What assumption do we make when we count the number of colonies on the plate?

We assume that one colonie arised from one cell.

What are two ways to perform the standard plate count? Describe each.

The pour plate technique involves preparing a series of dilutions then mixing some of the diluted culture with molten agar before pouring it onto a plate. The spread plate technique requires the spreading of the diluted culture onto a prepared agar plate so the cells are on the surface of the plate.

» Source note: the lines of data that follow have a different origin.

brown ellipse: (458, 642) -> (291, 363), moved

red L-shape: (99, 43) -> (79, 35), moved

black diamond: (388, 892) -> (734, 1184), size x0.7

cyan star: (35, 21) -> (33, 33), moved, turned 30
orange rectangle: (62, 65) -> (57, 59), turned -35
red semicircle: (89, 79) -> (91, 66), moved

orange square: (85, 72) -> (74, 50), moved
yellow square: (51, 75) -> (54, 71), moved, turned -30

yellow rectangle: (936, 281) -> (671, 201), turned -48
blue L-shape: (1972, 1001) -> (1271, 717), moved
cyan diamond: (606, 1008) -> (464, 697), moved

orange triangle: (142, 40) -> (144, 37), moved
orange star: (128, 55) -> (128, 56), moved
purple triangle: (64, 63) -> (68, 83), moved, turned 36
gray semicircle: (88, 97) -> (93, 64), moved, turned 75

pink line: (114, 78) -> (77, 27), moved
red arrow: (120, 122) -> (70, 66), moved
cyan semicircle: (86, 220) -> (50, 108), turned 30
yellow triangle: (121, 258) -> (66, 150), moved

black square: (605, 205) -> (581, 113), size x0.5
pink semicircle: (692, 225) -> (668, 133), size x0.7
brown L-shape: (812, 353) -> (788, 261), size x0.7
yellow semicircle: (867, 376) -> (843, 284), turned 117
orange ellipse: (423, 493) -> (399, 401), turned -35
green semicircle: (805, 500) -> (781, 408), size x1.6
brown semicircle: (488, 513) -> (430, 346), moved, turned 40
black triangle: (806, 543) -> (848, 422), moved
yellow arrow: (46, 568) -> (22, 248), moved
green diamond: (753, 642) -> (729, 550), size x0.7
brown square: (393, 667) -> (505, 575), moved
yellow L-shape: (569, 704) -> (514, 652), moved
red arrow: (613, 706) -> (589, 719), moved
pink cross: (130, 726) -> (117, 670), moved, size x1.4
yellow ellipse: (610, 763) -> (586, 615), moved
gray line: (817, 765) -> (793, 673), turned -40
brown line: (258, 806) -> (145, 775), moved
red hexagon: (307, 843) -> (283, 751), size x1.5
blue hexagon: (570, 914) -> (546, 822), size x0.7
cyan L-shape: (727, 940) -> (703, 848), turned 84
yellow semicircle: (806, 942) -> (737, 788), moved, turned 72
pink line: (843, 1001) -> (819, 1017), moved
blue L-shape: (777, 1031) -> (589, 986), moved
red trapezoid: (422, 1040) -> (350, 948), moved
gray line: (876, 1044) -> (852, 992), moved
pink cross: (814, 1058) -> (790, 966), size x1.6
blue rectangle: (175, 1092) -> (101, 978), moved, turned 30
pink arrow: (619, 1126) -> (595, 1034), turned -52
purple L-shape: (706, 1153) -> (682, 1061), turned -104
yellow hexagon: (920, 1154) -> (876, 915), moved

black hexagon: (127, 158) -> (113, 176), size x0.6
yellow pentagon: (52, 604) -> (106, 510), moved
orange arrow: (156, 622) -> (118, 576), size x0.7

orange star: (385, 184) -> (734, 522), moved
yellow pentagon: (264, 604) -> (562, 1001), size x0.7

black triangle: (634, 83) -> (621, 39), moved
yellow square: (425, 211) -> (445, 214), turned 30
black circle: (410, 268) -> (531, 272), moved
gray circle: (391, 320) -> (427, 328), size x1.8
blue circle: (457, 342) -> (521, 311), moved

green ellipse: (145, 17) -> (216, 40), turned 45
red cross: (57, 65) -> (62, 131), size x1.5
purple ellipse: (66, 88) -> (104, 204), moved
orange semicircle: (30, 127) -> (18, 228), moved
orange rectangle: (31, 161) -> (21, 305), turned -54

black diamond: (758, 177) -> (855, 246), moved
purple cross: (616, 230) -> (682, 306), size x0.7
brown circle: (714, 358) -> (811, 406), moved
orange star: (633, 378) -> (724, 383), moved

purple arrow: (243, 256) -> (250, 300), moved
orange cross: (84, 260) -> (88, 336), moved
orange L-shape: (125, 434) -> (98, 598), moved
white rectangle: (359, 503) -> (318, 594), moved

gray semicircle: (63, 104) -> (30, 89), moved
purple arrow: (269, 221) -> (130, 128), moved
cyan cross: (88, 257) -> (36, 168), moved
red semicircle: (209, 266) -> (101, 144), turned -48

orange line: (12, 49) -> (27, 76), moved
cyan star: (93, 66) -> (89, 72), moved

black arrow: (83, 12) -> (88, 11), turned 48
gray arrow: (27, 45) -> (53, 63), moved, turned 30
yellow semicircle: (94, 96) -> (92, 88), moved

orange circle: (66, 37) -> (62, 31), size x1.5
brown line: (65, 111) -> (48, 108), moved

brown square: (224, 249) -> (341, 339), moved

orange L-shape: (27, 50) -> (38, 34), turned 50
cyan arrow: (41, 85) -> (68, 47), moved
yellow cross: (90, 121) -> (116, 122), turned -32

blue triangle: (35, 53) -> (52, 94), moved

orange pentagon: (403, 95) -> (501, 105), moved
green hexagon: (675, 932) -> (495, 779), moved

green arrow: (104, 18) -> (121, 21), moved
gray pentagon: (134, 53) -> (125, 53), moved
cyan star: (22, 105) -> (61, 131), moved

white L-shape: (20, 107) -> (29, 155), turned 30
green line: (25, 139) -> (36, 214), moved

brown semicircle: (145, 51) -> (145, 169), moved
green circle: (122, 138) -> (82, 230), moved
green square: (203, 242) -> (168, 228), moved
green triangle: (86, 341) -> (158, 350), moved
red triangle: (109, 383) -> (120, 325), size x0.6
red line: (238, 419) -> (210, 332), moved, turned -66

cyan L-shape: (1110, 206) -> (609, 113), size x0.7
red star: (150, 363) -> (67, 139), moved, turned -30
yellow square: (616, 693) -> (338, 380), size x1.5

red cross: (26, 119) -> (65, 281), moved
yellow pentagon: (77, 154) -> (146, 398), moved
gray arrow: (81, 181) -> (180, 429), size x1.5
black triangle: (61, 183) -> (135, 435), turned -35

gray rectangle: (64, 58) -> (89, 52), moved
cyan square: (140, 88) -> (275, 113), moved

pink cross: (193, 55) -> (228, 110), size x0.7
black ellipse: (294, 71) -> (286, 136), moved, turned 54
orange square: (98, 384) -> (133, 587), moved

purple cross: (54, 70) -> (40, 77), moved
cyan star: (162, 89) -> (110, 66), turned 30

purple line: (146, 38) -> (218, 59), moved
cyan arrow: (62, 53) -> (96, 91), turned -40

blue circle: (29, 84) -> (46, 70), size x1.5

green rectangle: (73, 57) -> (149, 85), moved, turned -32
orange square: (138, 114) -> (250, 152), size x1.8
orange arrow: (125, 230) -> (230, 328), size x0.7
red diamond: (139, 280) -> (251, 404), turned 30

We only counted plates between numbers ... because otherwise they are...

We only count plate between 30 and 300 colonies because that gives us the most reliable results. Otherwise we call them TNTC (>300) or TFTC (<30).

How do you perform a serial dilution of a culture?

Tranfer 0.1ml of culture into the blank labelled 10e-2. Transfer 1.0ml of dilution into 10e-3 blank. Same for 10e-4, -5 -6 and -7. Pour molten agar in plate and gently mix. Allow to solidify. Do same for other plates.

Why do we use the colony forming unit (CFU) instead the term 'cell' when expressing density of of the orgamism?

Because colonies could arise from multiple cells

How do you calculate the number of organisms per ml in the original culture?

Divide the the number of colonies by the dilution factor will give tou the number of organisms in original culture.